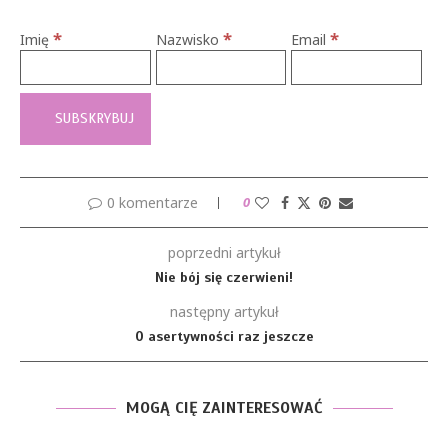
*
*
*
Imię
Nazwisko
Email
0 komentarze
0
poprzedni artykuł
Nie bój się czerwieni!
następny artykuł
O asertywności raz jeszcze
MOGĄ CIĘ ZAINTERESOWAĆ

----------------------------------------

Copy out the listing word for word and skip its pictures.

#### [WRITTEN ANSWER]
*
*
*
Imię
Nazwisko
Email
0 komentarze
0
poprzedni artykuł
Nie bój się czerwieni!
następny artykuł
O asertywności raz jeszcze
MOGĄ CIĘ ZAINTERESOWAĆ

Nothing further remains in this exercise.